Follow the steps below to first update the ocaml_intrinsics library, and then the compiler.

  • Choose existing .ml file or add a new one.
  • Add external declaration of the function with two C stubs: for bytecode and native implementations. Only C stubs for bytecode should be annotated with CAMLprim. Naming convention: start the stubs with caml_ because the aim is to integrate them into the compiler.
  • Make sure that the C stubs work correctly on all support targets (architectures, operating systems, and compilers).
  • Annotate with [noalloc] [@unboxed] and [@untagged] as appropriate. These annotations only apply to the native C stub.
  • Annotated with [@@builtin] which gives the compiler a permission to replace calls to the native C stub with instructions.
  • Annotate with [@only_generative_effects], [@no_effects], and [@no_coeffects], described in semantics_of_primitives.mli in the compiler. These annotations are used by middle-end optimizations and therefore apply to only to native compilation. Their use is currently inaccurate in the compiler when it comes to generative effects involving arguments and return values only. In particular, when the native C stub is [@@noalloc] and its return value is [@unboxed], the function should be marked with [@only_generative_effects], but is it currently marked with [@no_effects], to be consistent with compiler builtins. This will be fixed in Flambda2.
  • Add tests and benchmarks for the new functions.
  • Now, and only now, update the compiler. The intrinsics can be added in one of the two places in backend directory: -- Cmm: Add an instruction to cmm and update cmmgen to emit it for the corresponding function application. The intrinsics will be applied on all supported architectures, but emitting it might involve changes in all the IRs below Cmm in all targets. Proc.operation_supported make the process easier. -- Mach: add an architecture-specifc instruction by extending Ispecific, and update selection.ml.
  • Compile the library with the modified compiler, making sure that all tests pass. Check that functions calls are replaced with the corresponding instructions by manually inspecting the generated assembly code.
  • There are currently no compiler tests for different intrinics. It relies on the library tests to avoid duplication. Library tests use Core, but the library itself does not.

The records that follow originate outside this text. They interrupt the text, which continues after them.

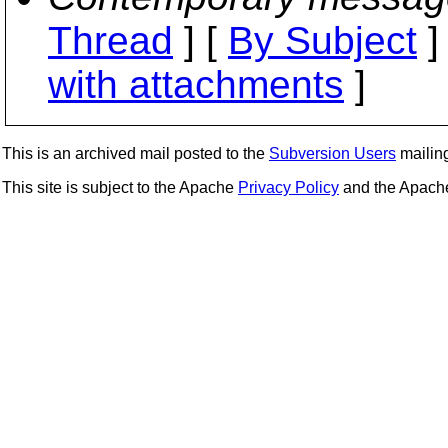
Thread
] [
By Subject
]
with attachments
]
This is an archived mail posted to the
Subversion Users
mailing 
This site is subject to the Apache
Privacy Policy
and the Apac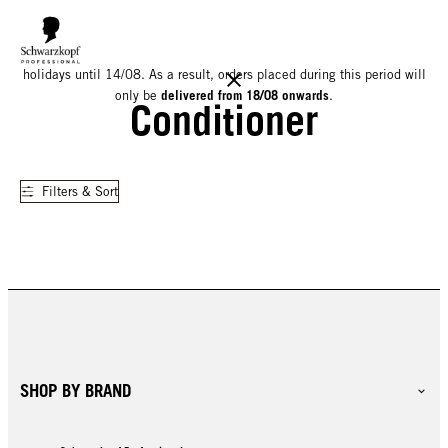
We would like to inform you that our warehouse will be closed for
holidays until 14/08. As a result, orders placed during this period will
delivered from 18/08 onwards
only be
.
Conditioner
Filters & Sort
SHOP BY BRAND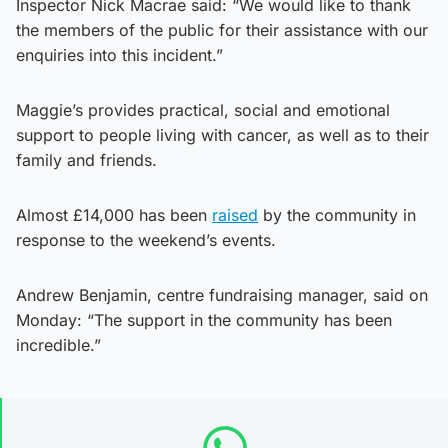
Inspector Nick Macrae said: “We would like to thank
the members of the public for their assistance with our
enquiries into this incident.”
Maggie’s provides practical, social and emotional
support to people living with cancer, as well as to their
family and friends.
Almost £14,000 has been
raised
by the community in
response to the weekend’s events.
Andrew Benjamin, centre fundraising manager, said on
Monday: “The support in the community has been
incredible.”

How to add a new command line option

  1. Add a ref to flambda_backend_flags.ml{i}
  2. Add the flag's constructor mk_<flag> in flambda_backend_args.ml
  3. Add the callback for the new flag to Flambda_backend_options module type in flambda_backend_args.ml{i}
  4. List the flag in the body of Make_flambda_backend_options functor
  5. Implement the flag in Flambda_backend_options_impl by setting the corresponding ref in Flambda_backend_flags
  6. Add the flag to Extra_params if it can be set via OCAMLPARAM

Installation tree comparison script

A target make compare exists to run a comparison script that finds differences between the upstream and Flambda backend install trees. This script currently only runs on Linux, although it shouldn't be hard to port to macOS, especially if using GNU binutils. It is recommended to install the Jane Street patdiff executable before running make compare. The comparison script has not been maintained since the early releases of the Flambda backend; it was written as part of the acceptance process for the initial release.